The Unspoken Genocide in China

Madison Elliott, Editor in Chief

Protests against the concentration camps in Xinjiang China unjustly holding Uighur Muslims, and calling for action by the UN (Photo Courtesy of ZEENEWS).

According to the U.N. Human Rights Council, there is currently a genocide against the Uighur Muslim population in China (VOA); a large group of ethnic Turkic people of Muslim religion, who reside in the North Western Xinjiang region of China. Tensions between the Uighur Muslims and the Chinese government have been ongoing since 1931, with the start of the Kumul rebellion. Since then, there have been many other factors between the Uighur Muslims and the Chinese; Tensions between Uighurs, state police, and Han Chinese are caused by the large state-sponsored migration of Han Chinese from the 1950s to the 1970s, government policies encouraging Chinese cultural unity and punishing certain expressions of Uyghur culture, and harsh responses to separatism (the combining of Xinjiang to communist China). Although there are several complex reasons for the ethnic tension, many will say that it all comes down to two underlying causes: economic and cultural (HRC). 

The Chinese government has done many actions to suppress the Uighur Muslims in China. Major development projects have brought prosperity to the big cities of Xinjiang, drawing young Han Chinese from eastern provinces who are technically skilled. The best jobs are said to be granted to the Han Chinese and most do well economically, something that has fuelled Uighur resentment. Activists say the Chinese state has progressively curtailed Uighur economic and cultural practices. There are reports of extreme constraints on Islam, with fewer mosques and tight regulation over religious schools. In a 2013 study released by the rights group Amnesty International, authorities criminalized “what they called ‘illegal religious’ and ‘separatist’ practices ‘and clamped down on’ peaceful expressions of cultural identity.” In 2014, during Ramadan, many Xinjiang government departments prohibited fasting, and this was not the only time that China had restricted fasting in Xinjiang. Fighting back, violence broke out: there were street protests in the 90s and in 2008 during the run-up to the Beijing Olympics. However things got worse, for in 2009, about 200 people were killed, the majority of them Han Chinese, in the riot in the regional capital, Urumqi. This was the most intense riot that would breakout in China for the protest against their suppression. Between the years 2012-2014, 186 more people were killed due to aggression and rioting (BBC). Now the Chinese feel the need to fight back harder

Under the administration of CCP General Secretary Xi Jinping, “re-education” camps were founded and led by CCP Committee Secretary Chen Quanguo in 2014. Such camps are evidently run outside the legal system; many Uyghurs were reportedly detained without trial and no charges were levied against them. Over the past three years, in the sprawling western province of Xinjiang, China’s Communist dictatorship has waged a campaign of cultural genocide. It has confined to detention centers more than one million ethnic Uighurs and Kazakhs and tried to eliminate their devotion to Islam. Detainees were forced to eat pork, drink alcohol and memorize Chinese songs; women have been sterilized and children were forcibly separated from their parents and sent to boarding schools. One survivor stated that people in the camps were subjected to medical experiments, beaten, and forced to watch gang rapes. To track the rest of the population, an Orwellian electronic surveillance system has been developed, using technologies such as facial recognition (Washington Post). Why is this not talked about more? Why are people still not hearing about the atrocities happening to the Uighur Muslims in China? The Chinese government, under Xi Jinping, tries to downplay the concentration camps, stating that they are vocational and training centers, purely trying to teach citizens job skills. The Chinese government claims that these camps justify the persecution in Xinjiang, as an effort to crack down on terrorism and extremism arising from the Uighur separatist movement (VOX). There is no plausible way the Chinese government can justify their ghastly actions against the Uighur Muslims. 
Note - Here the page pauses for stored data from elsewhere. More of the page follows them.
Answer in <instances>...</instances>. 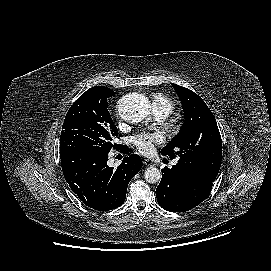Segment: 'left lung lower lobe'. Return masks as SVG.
<instances>
[{"label":"left lung lower lobe","instance_id":"obj_1","mask_svg":"<svg viewBox=\"0 0 271 271\" xmlns=\"http://www.w3.org/2000/svg\"><path fill=\"white\" fill-rule=\"evenodd\" d=\"M213 182L176 164L162 170L156 189L158 204L171 212H185L200 204L210 194Z\"/></svg>","mask_w":271,"mask_h":271}]
</instances>
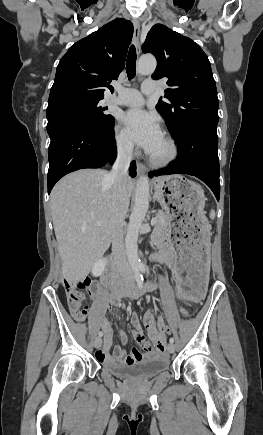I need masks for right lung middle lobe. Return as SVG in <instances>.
<instances>
[{"mask_svg": "<svg viewBox=\"0 0 263 435\" xmlns=\"http://www.w3.org/2000/svg\"><path fill=\"white\" fill-rule=\"evenodd\" d=\"M102 99L70 100L47 107V131L57 124L79 122L93 128L106 130L113 126L114 117L101 106Z\"/></svg>", "mask_w": 263, "mask_h": 435, "instance_id": "right-lung-middle-lobe-1", "label": "right lung middle lobe"}]
</instances>
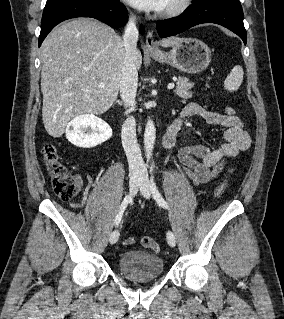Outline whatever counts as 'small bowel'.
I'll use <instances>...</instances> for the list:
<instances>
[{
  "label": "small bowel",
  "mask_w": 284,
  "mask_h": 319,
  "mask_svg": "<svg viewBox=\"0 0 284 319\" xmlns=\"http://www.w3.org/2000/svg\"><path fill=\"white\" fill-rule=\"evenodd\" d=\"M199 116L209 124L226 127L223 142L211 149L203 144L183 146L178 152L181 172L195 185L211 182L223 170L226 159L247 150L251 144L250 134L244 130L242 120L237 116H227L209 111L196 103H189L175 122L179 132L186 118Z\"/></svg>",
  "instance_id": "obj_1"
}]
</instances>
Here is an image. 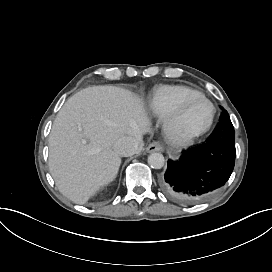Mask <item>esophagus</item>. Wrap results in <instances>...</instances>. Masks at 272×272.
Masks as SVG:
<instances>
[{"label": "esophagus", "mask_w": 272, "mask_h": 272, "mask_svg": "<svg viewBox=\"0 0 272 272\" xmlns=\"http://www.w3.org/2000/svg\"><path fill=\"white\" fill-rule=\"evenodd\" d=\"M146 151L148 153H151V152H163L164 147L159 141H154V142H152V143H150L148 145Z\"/></svg>", "instance_id": "obj_1"}]
</instances>
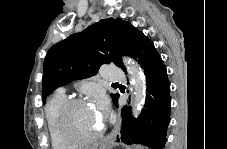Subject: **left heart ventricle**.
Wrapping results in <instances>:
<instances>
[{"label":"left heart ventricle","mask_w":227,"mask_h":149,"mask_svg":"<svg viewBox=\"0 0 227 149\" xmlns=\"http://www.w3.org/2000/svg\"><path fill=\"white\" fill-rule=\"evenodd\" d=\"M102 125L99 112L88 103L77 105L72 109L68 118V131L79 138L96 134Z\"/></svg>","instance_id":"b2bd125f"}]
</instances>
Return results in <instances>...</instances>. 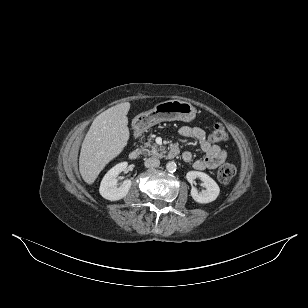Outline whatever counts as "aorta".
Returning <instances> with one entry per match:
<instances>
[{
	"mask_svg": "<svg viewBox=\"0 0 308 308\" xmlns=\"http://www.w3.org/2000/svg\"><path fill=\"white\" fill-rule=\"evenodd\" d=\"M176 168H177V165L175 162L171 161V162H168L166 164V169L168 172H174L176 171Z\"/></svg>",
	"mask_w": 308,
	"mask_h": 308,
	"instance_id": "aorta-1",
	"label": "aorta"
}]
</instances>
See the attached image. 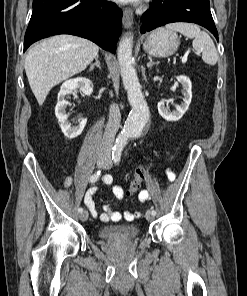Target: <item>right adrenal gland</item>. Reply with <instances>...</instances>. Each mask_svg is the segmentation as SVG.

Wehn asked about whether the Genocide should be spoken about more today, student at Ramapo, Angela Delano responds: “I first heard about the ongoing genocide when reading CNN news. I’ve heard about what occurs in the camps and how the government has been treating the Uyghur people. I think genocide should definitely be more spoken about today; even in our own education we rarely learn any genocides outside of Europe. It is atrocious that these events happen and I believe it is our duty to, at the very least, educate ourselves on them. The worst possible thing we could do is turn a blind eye to the horrors in the world, and as a society we have partially done so in favor of the more big ticket news headlines. Selective attention and activism is not beneficial when it diminishes the importance of other equally significant issues”. There must be more media and reporting on this historical horror. What needs to be done are humanitarian-driven actions. The UN must investigate the genocide further, go to the Xinjiang region, and pull together enough evidence worthy of a case that can help save the Uighur Muslims of China.